## [WHAT THE TASK ASKS]
Below are lines of data, and only some are wanted. Please repeat exactly those from the line that has "Arbeiterklasse errungen. Die" through the line that has "revolutionären Umwälzungen zu".

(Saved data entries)

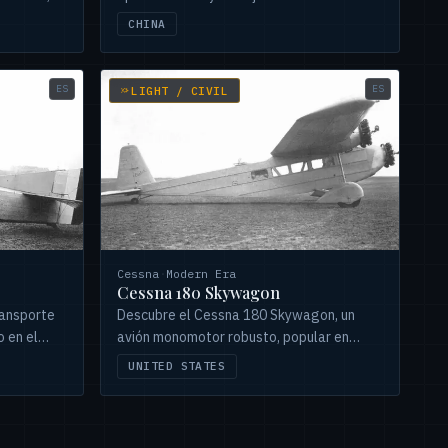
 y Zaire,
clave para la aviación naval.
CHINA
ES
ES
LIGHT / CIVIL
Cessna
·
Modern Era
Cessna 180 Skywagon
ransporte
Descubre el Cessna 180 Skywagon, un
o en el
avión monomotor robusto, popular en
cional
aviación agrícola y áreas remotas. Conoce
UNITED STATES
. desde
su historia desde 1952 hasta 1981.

...

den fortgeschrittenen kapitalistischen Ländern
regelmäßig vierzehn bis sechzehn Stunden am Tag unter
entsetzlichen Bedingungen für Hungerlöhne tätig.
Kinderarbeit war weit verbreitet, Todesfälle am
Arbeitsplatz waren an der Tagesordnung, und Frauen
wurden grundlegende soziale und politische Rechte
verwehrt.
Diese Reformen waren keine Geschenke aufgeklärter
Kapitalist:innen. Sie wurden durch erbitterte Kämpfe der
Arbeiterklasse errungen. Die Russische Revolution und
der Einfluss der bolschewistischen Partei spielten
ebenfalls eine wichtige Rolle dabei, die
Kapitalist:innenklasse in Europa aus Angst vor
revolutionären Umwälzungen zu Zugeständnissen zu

## [EXERCISE RESPONSE]
Arbeiterklasse errungen. Die Russische Revolution und
der Einfluss der bolschewistischen Partei spielten
ebenfalls eine wichtige Rolle dabei, die
Kapitalist:innenklasse in Europa aus Angst vor
revolutionären Umwälzungen zu Zugeständnissen zu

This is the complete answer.